(Records to use)

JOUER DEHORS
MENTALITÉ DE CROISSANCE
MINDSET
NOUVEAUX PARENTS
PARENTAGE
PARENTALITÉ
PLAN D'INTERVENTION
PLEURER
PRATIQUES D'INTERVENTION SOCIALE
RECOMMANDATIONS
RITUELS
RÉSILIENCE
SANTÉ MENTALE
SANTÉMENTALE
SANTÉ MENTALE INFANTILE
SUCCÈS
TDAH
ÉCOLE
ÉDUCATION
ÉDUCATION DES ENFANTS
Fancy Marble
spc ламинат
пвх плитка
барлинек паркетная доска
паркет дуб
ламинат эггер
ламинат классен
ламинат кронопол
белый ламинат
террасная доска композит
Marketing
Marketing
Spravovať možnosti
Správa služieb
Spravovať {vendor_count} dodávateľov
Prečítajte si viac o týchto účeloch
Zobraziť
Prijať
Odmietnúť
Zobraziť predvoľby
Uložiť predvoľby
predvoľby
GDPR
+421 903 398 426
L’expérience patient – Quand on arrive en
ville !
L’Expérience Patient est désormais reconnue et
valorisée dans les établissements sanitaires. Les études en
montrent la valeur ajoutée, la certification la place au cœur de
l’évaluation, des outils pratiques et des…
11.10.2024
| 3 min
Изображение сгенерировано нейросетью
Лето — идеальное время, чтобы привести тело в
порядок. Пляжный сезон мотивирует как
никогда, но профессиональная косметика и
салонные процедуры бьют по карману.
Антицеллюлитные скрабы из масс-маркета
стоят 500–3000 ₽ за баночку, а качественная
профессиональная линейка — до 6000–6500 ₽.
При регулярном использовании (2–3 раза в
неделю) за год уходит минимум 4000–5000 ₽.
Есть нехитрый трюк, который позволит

(End Records to use)
(Records to use)

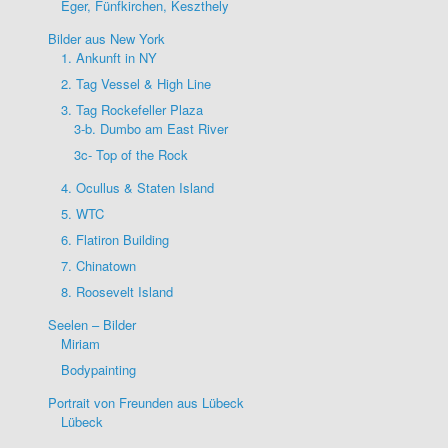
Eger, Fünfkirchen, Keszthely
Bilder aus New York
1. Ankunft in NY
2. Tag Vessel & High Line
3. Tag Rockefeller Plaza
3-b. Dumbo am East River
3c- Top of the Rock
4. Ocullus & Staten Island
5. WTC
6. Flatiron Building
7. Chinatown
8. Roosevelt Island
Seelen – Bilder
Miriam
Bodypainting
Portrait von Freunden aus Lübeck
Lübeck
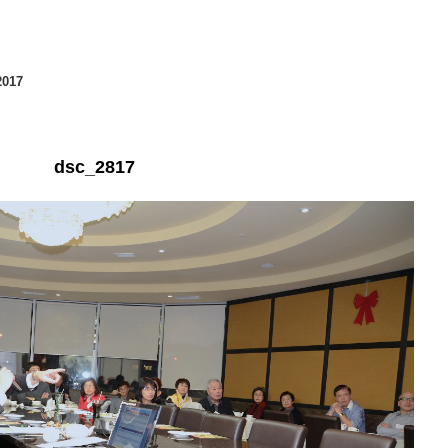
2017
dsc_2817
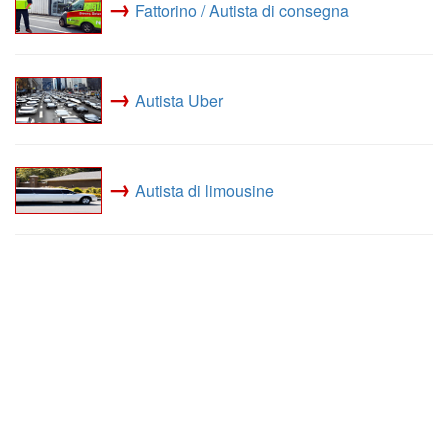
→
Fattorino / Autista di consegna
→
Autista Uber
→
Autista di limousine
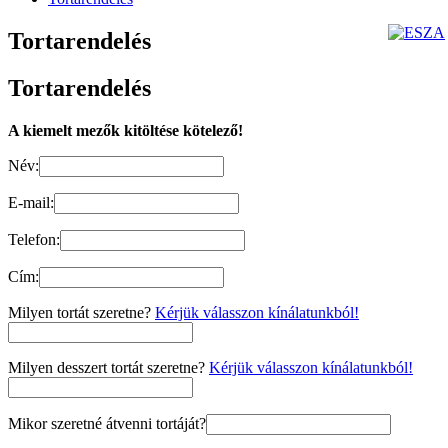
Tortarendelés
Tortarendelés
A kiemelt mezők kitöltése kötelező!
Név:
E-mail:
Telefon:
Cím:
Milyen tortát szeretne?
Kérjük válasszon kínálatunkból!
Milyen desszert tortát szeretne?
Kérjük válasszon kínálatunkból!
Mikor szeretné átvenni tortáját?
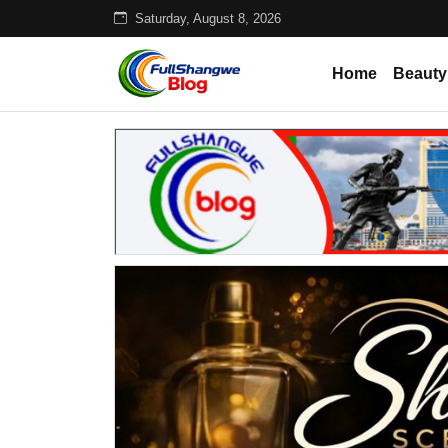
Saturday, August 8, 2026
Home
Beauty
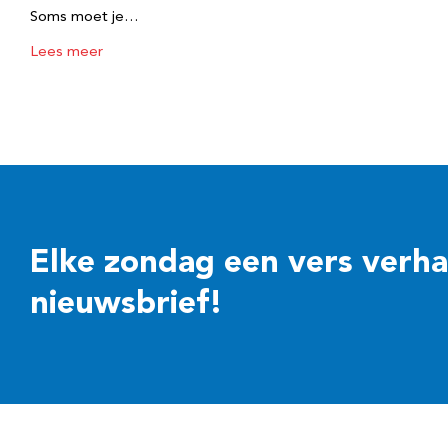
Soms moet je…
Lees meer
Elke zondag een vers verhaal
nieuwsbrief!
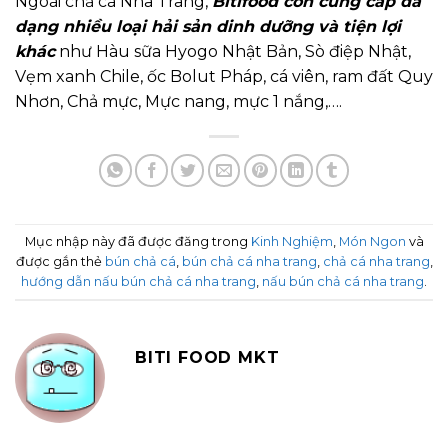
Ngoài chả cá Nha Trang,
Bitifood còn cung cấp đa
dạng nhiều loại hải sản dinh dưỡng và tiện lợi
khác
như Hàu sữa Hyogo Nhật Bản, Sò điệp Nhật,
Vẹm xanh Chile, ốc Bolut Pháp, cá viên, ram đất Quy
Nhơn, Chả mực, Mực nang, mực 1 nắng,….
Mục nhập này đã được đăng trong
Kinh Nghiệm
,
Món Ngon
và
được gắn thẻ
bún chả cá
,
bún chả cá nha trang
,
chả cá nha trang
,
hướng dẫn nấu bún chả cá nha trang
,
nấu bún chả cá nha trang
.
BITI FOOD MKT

(End Records to use)
(Records to use)

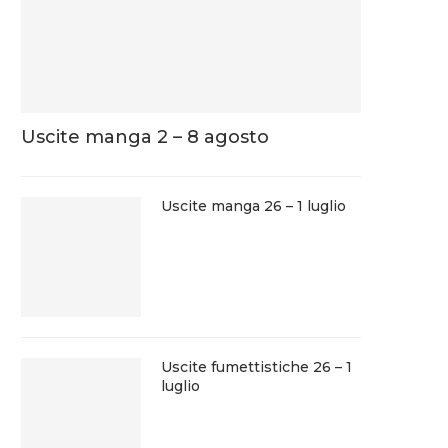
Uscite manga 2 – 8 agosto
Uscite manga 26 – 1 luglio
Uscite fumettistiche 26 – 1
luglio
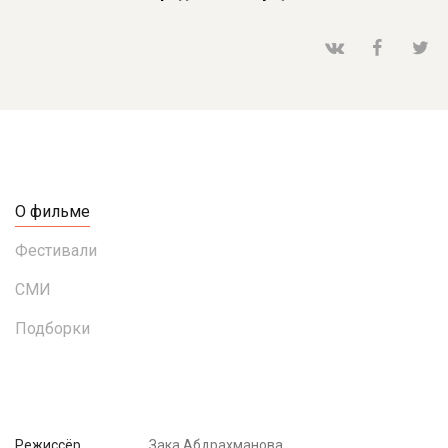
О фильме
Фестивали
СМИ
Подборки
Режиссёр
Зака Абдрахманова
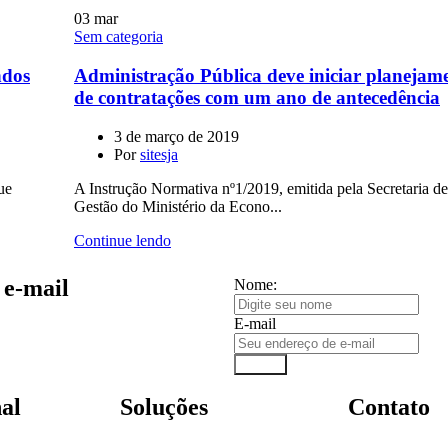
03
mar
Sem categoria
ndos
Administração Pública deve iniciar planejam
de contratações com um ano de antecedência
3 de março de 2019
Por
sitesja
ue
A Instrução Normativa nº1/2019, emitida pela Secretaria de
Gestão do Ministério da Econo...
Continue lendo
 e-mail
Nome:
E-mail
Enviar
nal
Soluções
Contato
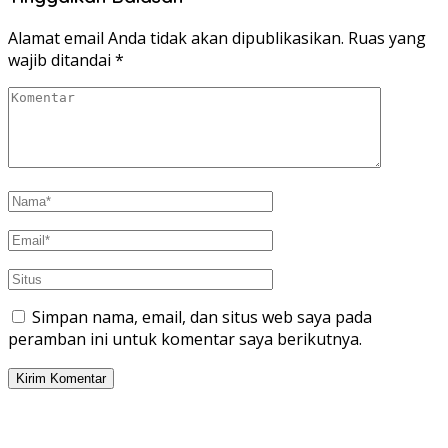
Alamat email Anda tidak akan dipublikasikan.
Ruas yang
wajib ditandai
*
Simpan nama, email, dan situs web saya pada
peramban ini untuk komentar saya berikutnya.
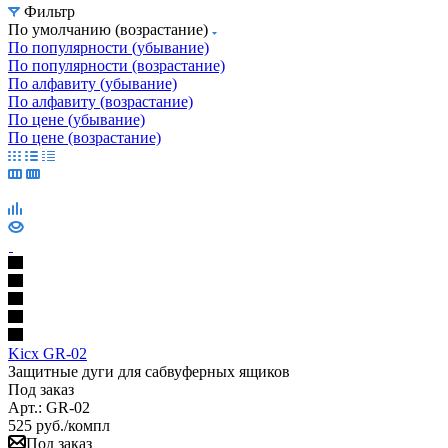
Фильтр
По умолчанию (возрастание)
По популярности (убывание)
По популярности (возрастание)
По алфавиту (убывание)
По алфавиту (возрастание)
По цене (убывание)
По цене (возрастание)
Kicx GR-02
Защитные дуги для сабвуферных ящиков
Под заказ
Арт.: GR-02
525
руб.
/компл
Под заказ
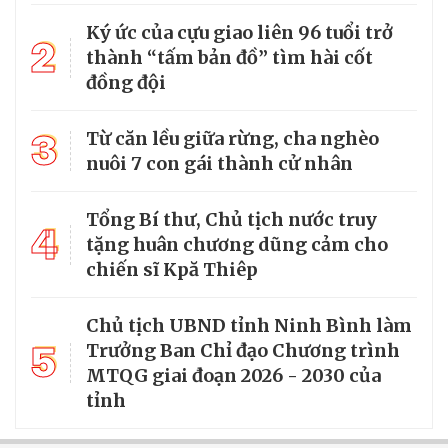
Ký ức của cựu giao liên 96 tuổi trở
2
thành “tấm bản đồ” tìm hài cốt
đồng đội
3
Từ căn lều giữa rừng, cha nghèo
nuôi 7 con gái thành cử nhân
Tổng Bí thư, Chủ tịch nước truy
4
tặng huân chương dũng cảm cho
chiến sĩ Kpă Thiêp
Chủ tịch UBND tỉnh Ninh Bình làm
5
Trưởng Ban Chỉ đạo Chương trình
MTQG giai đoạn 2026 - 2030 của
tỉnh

(End Records to use)

=== Your instructions ===
Go through the records above. Copy each line in which the string "Autista" appears.

=== Reply to the exercise ===
Fattorino / Autista di consegna
Autista Uber
Autista di limousine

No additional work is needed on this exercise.